OpenAI’s New o3 and o4‑Mini Models, Push for Reasoning‑First AI

OpenAI has released two new large‑language models designed to “think” more deliberately, bringing multimodal problem‑solving and fuller tool autonomy to millions of ChatGPT users. The models, o3, billed as the company’s most capable reasoning engine, and the smaller, faster o4‑Minim, went live on 16 April for Plus, Pro and Team subscribers, with enterprise and education tiers to follow shortly.

Introducing OpenAI o3 and o4-mini—our smartest and most capable models to date.

For the first time, our reasoning models can agentically use and combine every tool within ChatGPT, including web search, Python, image analysis, file interpretation, and image generation. pic.twitter.com/rDaqV0x0wE
— OpenAI (@OpenAI) April 16, 2025

The road to release

OpenAI originally planned to fold o3 into its forthcoming GPT‑5 release, but reversed course after internal testing suggested the model was ready for public use.
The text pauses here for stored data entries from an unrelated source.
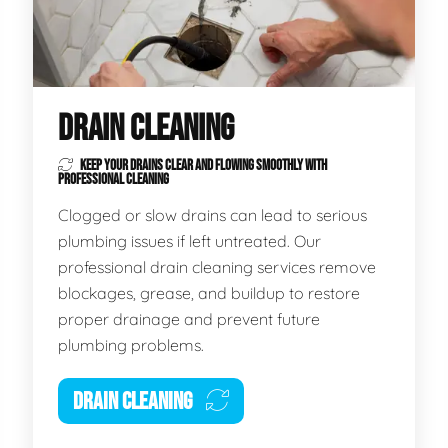
DRAIN CLEANING
KEEP YOUR DRAINS CLEAR AND FLOWING SMOOTHLY WITH
PROFESSIONAL CLEANING
Clogged or slow drains can lead to serious
plumbing issues if left untreated. Our
professional drain cleaning services remove
blockages, grease, and buildup to restore
proper drainage and prevent future
plumbing problems.
DRAIN CLEANING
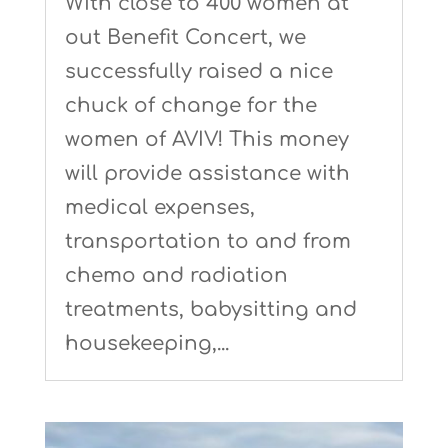
With close to 400 women at
out Benefit Concert, we
successfully raised a nice
chuck of change for the
women of AVIV! This money
will provide assistance with
medical expenses,
transportation to and from
chemo and radiation
treatments, babysitting and
housekeeping,...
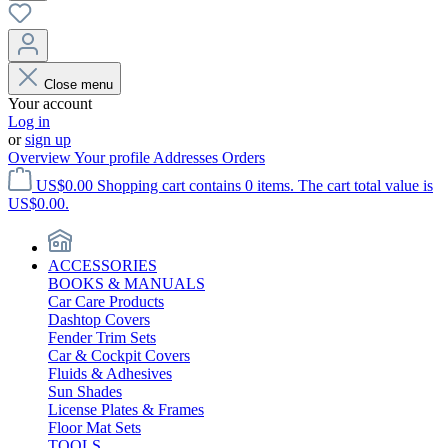
Close menu
Your account
Log in
or
sign up
Overview
Your profile
Addresses
Orders
US$0.00
Shopping cart contains 0 items. The cart total value is
US$0.00.
ACCESSORIES
BOOKS & MANUALS
Car Care Products
Dashtop Covers
Fender Trim Sets
Car & Cockpit Covers
Fluids & Adhesives
Sun Shades
License Plates & Frames
Floor Mat Sets
TOOLS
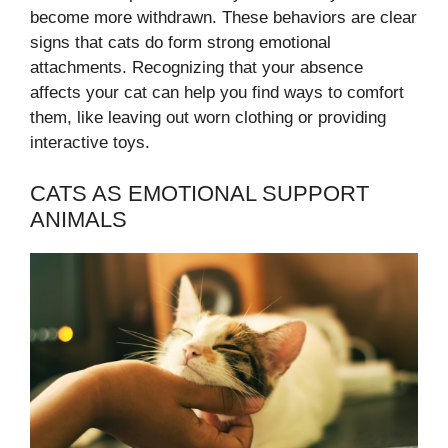
become more withdrawn. These behaviors are clear
signs that cats do form strong emotional
attachments. Recognizing that your absence
affects your cat can help you find ways to comfort
them, like leaving out worn clothing or providing
interactive toys.
CATS AS EMOTIONAL SUPPORT
ANIMALS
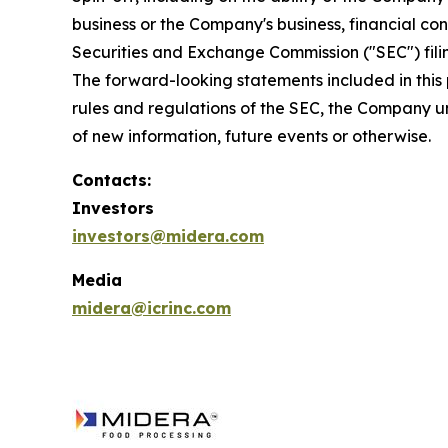
business or the Company's business, financial con
Securities and Exchange Commission ("SEC") filing
The forward-looking statements included in this 
rules and regulations of the SEC, the Company u
of new information, future events or otherwise.
Contacts:
Investors
investors@midera.com
Media
midera@icrinc.com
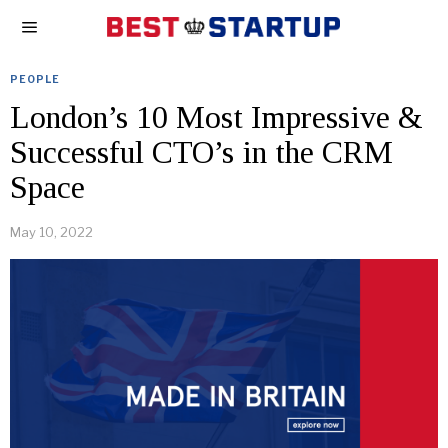
PEOPLE
London’s 10 Most Impressive &
Successful CTO’s in the CRM
Space
May 10, 2022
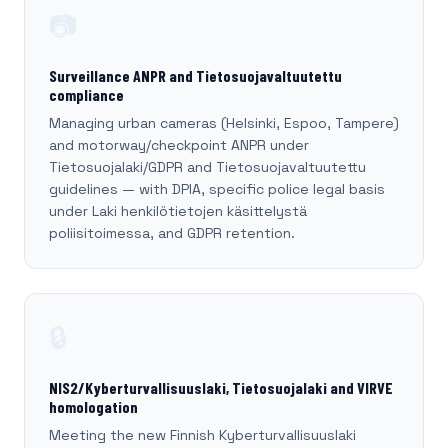
📷
Surveillance ANPR and Tietosuojavaltuutettu
compliance
Managing urban cameras (Helsinki, Espoo, Tampere)
and motorway/checkpoint ANPR under
Tietosuojalaki/GDPR and Tietosuojavaltuutettu
guidelines — with DPIA, specific police legal basis
under Laki henkilötietojen käsittelystä
poliisitoimessa, and GDPR retention.
🔒
NIS2/Kyberturvallisuuslaki, Tietosuojalaki and VIRVE
homologation
Meeting the new Finnish Kyberturvallisuuslaki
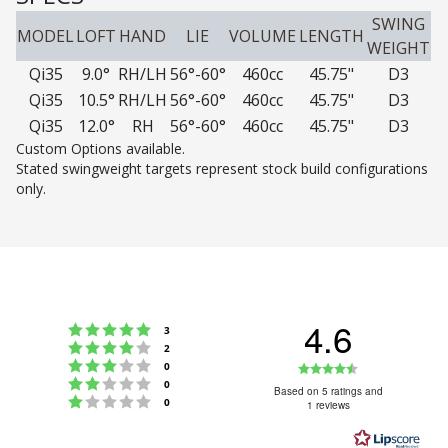
SWING
MODEL
LOFT
HAND
LIE
VOLUME
LENGTH
WEIGHT
Qi35
9.0°
RH/LH
56°-60°
460cc
45.75"
D3
Qi35
10.5°
RH/LH
56°-60°
460cc
45.75"
D3
Qi35
12.0°
RH
56°-60°
460cc
45.75"
D3
Custom Options available.
Stated swingweight targets represent stock build configurations
only.
4.6
Rating 5 out of 5 stars
votes
3
Rating 4 out of 5 stars
votes
2
Rating 3 out of 5 stars
Rating
votes
0
Rating 2 out of 5 stars
votes
0
4.6
Based on 5 ratings and
Rating 1 out of 5 stars
votes
0
1 reviews
out
of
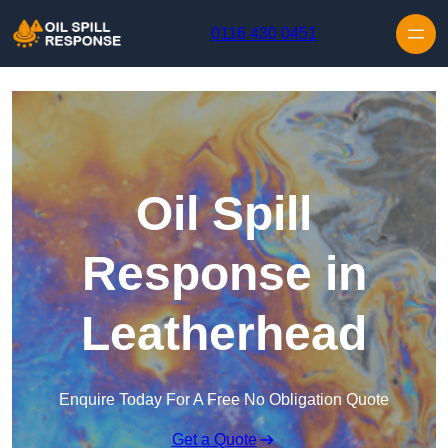
Skip to content
0116 430 0451
Oil Spill
Response in
Leatherhead
Enquire Today For A Free No Obligation Quote
Get a Quote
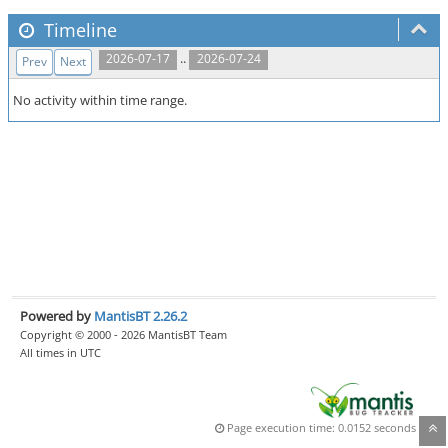
Timeline
..
2026-07-17
2026-07-24
Prev
Next
No activity within time range.
Powered by
MantisBT 2.26.2
Copyright © 2000 - 2026 MantisBT Team
All times in UTC
Page execution time: 0.0152 seconds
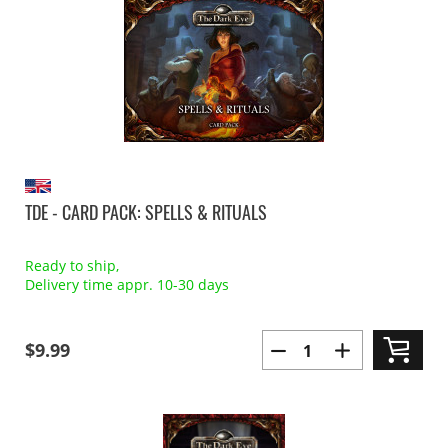
TDE - CARD PACK: SPELLS & RITUALS
Ready to ship,
Delivery time appr. 10-30 days
$9.99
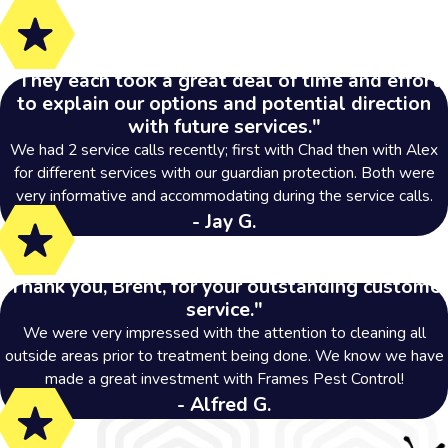
"They each took a great deal of time and effort
to explain our options and potential direction
with future services."
We had 2 service calls recently; first with Chad then with Alex
for different services with our guardian protection. Both were
very informative and accommodating during the service calls.
- Jay G.
"Thank you, Brent, for your outstanding customer
service."
We were very impressed with the attention to cleaning all
outside areas prior to treatment being done. We know we have
made a great investment with Frames Pest Control!
- Alfred G.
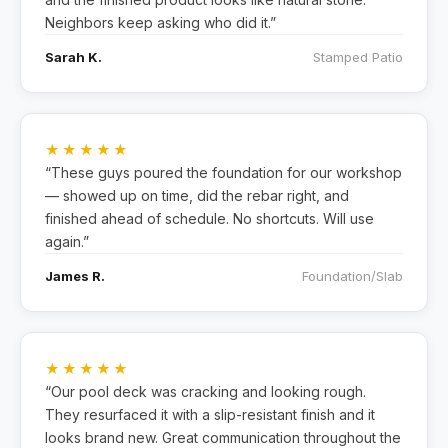
Neighbors keep asking who did it.”
Sarah K.
Stamped Patio
★★★★★
“These guys poured the foundation for our workshop
— showed up on time, did the rebar right, and
finished ahead of schedule. No shortcuts. Will use
again.”
James R.
Foundation/Slab
★★★★★
“Our pool deck was cracking and looking rough.
They resurfaced it with a slip-resistant finish and it
looks brand new. Great communication throughout the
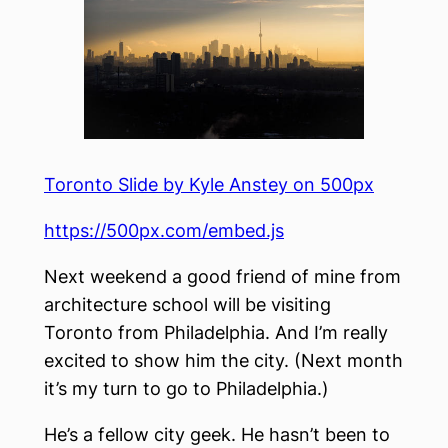
Toronto Slide by Kyle Anstey on 500px
https://500px.com/embed.js
Next weekend a good friend of mine from
architecture school will be visiting
Toronto from Philadelphia. And I’m really
excited to show him the city. (Next month
it’s my turn to go to Philadelphia.)
He’s a fellow city geek. He hasn’t been to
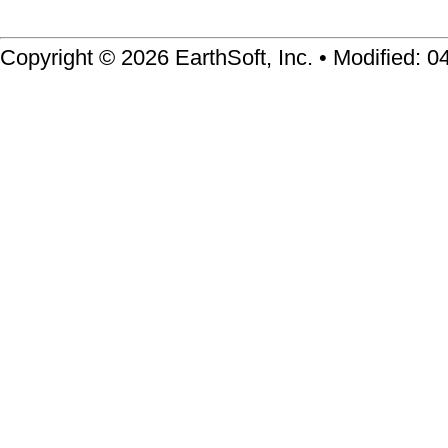
Copyright © 2026 EarthSoft, Inc. • Modified:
The last‑minute pivot saw o3 and o4‑Mini launched as a pair, while GPT‑5 was pushed back “a few months”.The move leaves the firm juggling GPT‑4.1, GPT‑4o and the o‑series side by side, prompting renewed calls from developers for clearer product branding.

change of plans: we are going to release o3 and o4-mini after all, probably in a couple of weeks, and then do GPT-5 in a few months.
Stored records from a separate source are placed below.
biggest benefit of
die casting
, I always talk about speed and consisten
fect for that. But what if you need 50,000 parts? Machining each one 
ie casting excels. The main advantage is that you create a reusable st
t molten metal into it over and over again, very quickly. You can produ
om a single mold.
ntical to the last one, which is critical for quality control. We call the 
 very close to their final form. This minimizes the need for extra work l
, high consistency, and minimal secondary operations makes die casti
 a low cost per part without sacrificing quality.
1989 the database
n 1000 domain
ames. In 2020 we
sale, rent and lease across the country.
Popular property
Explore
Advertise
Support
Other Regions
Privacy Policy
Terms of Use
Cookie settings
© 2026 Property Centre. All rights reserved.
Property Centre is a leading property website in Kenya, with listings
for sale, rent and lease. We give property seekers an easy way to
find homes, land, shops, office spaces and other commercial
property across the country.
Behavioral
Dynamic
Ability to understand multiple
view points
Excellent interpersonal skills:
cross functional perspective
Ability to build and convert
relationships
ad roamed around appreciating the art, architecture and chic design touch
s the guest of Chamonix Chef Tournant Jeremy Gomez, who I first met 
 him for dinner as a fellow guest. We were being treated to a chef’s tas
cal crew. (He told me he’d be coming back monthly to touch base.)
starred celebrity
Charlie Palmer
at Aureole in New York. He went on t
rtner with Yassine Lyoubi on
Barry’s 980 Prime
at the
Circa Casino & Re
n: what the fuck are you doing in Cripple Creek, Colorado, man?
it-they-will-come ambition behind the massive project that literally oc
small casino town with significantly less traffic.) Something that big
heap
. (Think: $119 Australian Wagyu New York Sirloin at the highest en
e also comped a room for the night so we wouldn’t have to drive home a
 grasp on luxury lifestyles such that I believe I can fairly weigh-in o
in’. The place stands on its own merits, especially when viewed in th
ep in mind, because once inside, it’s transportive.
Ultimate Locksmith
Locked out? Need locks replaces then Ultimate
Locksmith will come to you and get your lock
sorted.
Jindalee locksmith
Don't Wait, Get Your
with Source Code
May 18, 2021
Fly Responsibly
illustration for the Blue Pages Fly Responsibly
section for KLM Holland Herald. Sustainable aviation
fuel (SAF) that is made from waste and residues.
there are a bunch of reasons for this, but the most exciting one is that we are going to be able to make GPT-5 much better than we originally…
— Sam Altman (@sama) April 4, 2025

Both models integrate pictures directly into their chain of thought, enabling them to zoom, rotate or annotate images as part of the reasoning process, a capability OpenAI markets as “thinking with images”. They can also decide, step‑by‑step, when to search the web, execute Python, interpret user‑supplied files or generate fresh graphics. The update nudges ChatGPT closer to an “agentic” workflow in which the assistant plans and executes multi‑stage tasks with minimal user guidance.
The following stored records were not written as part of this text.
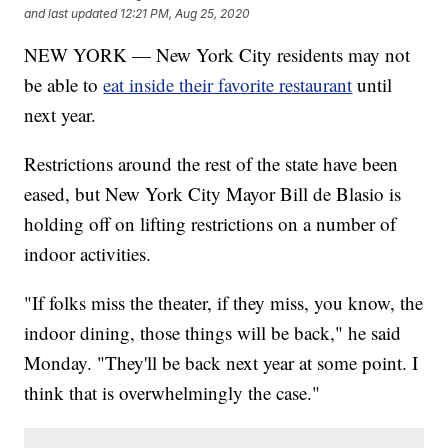
and last updated
12:21 PM, Aug 25, 2020
NEW YORK — New York City residents may not
be able to
eat inside their favorite restaurant
until
next year.
Restrictions around the rest of the state have been
eased, but New York City Mayor Bill de Blasio is
holding off on lifting restrictions on a number of
indoor activities.
"If folks miss the theater, if they miss, you know, the
indoor dining, those things will be back," he said
Monday. "They'll be back next year at some point. I
think that is overwhelmingly the case."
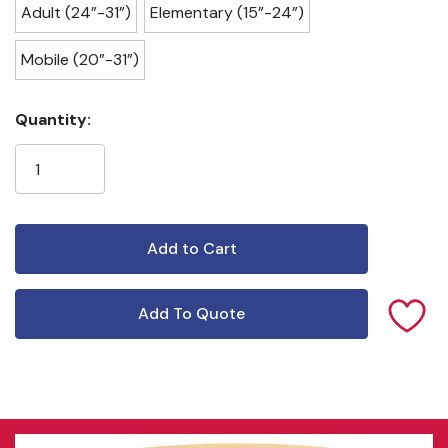
Adult (24”-31”)
Elementary (15”-24”)
Mobile (20”-31”)
Current
Quantity:
Stock:
Add To Quote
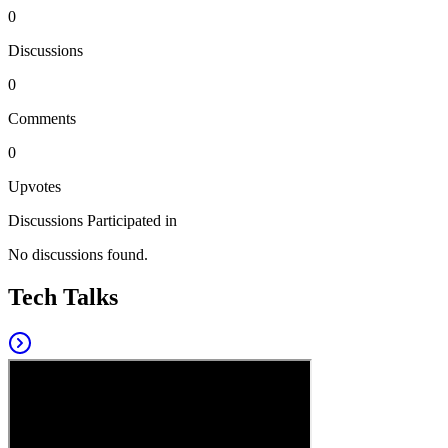
0
Discussions
0
Comments
0
Upvotes
Discussions Participated in
No discussions found.
Tech Talks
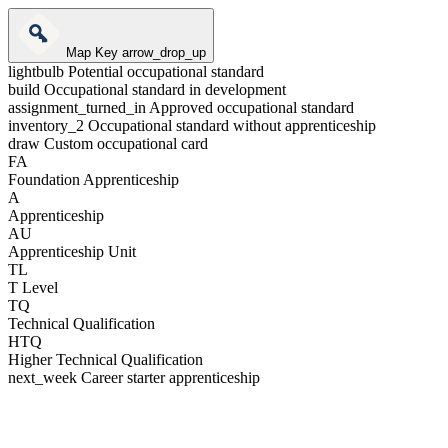
Map Key
arrow_drop_up
lightbulb
Potential occupational standard
build
Occupational standard in development
assignment_turned_in
Approved occupational standard
inventory_2
Occupational standard without apprenticeship
draw
Custom occupational card
FA
Foundation Apprenticeship
A
Apprenticeship
AU
Apprenticeship Unit
TL
T Level
TQ
Technical Qualification
HTQ
Higher Technical Qualification
next_week
Career starter apprenticeship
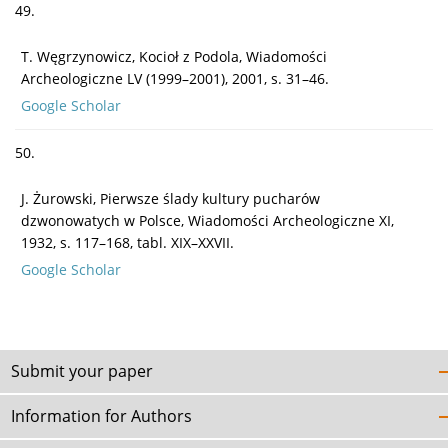
49.
T. Węgrzynowicz, Kocioł z Podola, Wiadomości
Archeologiczne LV (1999–2001), 2001, s. 31–46.
Google Scholar
50.
J. Żurowski, Pierwsze ślady kultury pucharów
dzwonowatych w Polsce, Wiadomości Archeologiczne XI,
1932, s. 117–168, tabl. XIX–XXVII.
Google Scholar
Submit your paper
Information for Authors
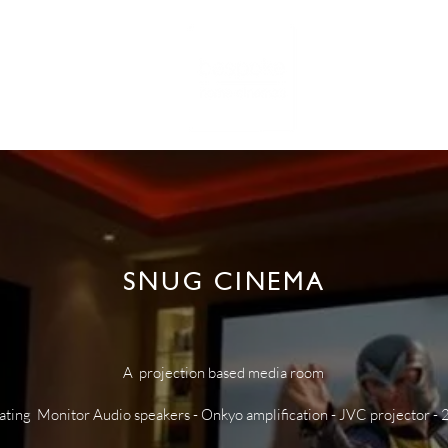
RTFOLIO
NE
SNUG CINEMA
A projection based media room
ating Monitor Audio speakers - Onkyo amplification - JVC projector - 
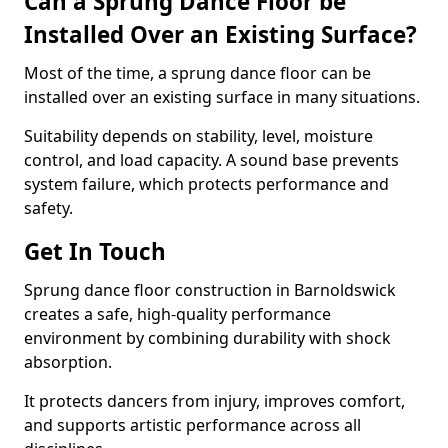
Can a Sprung Dance Floor be
Installed Over an Existing Surface?
Most of the time, a sprung dance floor can be
installed over an existing surface in many situations.
Suitability depends on stability, level, moisture
control, and load capacity. A sound base prevents
system failure, which protects performance and
safety.
Get In Touch
Sprung dance floor construction in Barnoldswick
creates a safe, high-quality performance
environment by combining durability with shock
absorption.
It protects dancers from injury, improves comfort,
and supports artistic performance across all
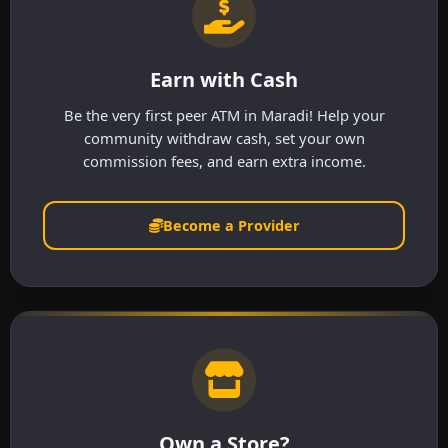
Earn with Cash
Be the very first peer ATM in Maradi! Help your
community withdraw cash, set your own
commission fees, and earn extra income.
Become a Provider
Own a Store?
Benchmarks: performance without brute force

OpenAI claims o3 sets state‑of‑the‑art results on Codeforces, SWE‑bench and MMMU, while o4‑Mini achieves a 99.5 % pass@1 score on the AIME 2025 mathematics exam when allowed to call Python. Independent hands‑on tests by TechRadar found o3 strongest at analytical prompts and o4‑Mini nearly as accurate but noticeably faster and cheaper to run. Early reviewers also highlighted both models’ calm explanation style, contrasting with GPT‑4o’s more conversational tone.

Big news from @OpenAI & @sama! Their new o3 & o4-mini models just set new records, taking the #1 and #2 spots for accuracy across our benchmarks! They claim these models are their "smartest yet," so we put them to the test. Let's break down the findings… (1/7) pic.twitter.com/kieL2DNzjG
— Vals AI (@_valsai) April 18, 2025

For ChatGPT Plus subscribers, o3 is capped at 50 prompts per week, whereas o4‑Mini offers 150 messages per day; upgrading to the US$200‑per‑month Pro plan raises those limits to “near‑unlimited” use, subject to abuse checks. OpenAI says the smaller model is priced “on par with GPT‑4o” in the API, positioning it as a high‑throughput option for organisations that can trade absolute peak accuracy for speed and cost efficiency.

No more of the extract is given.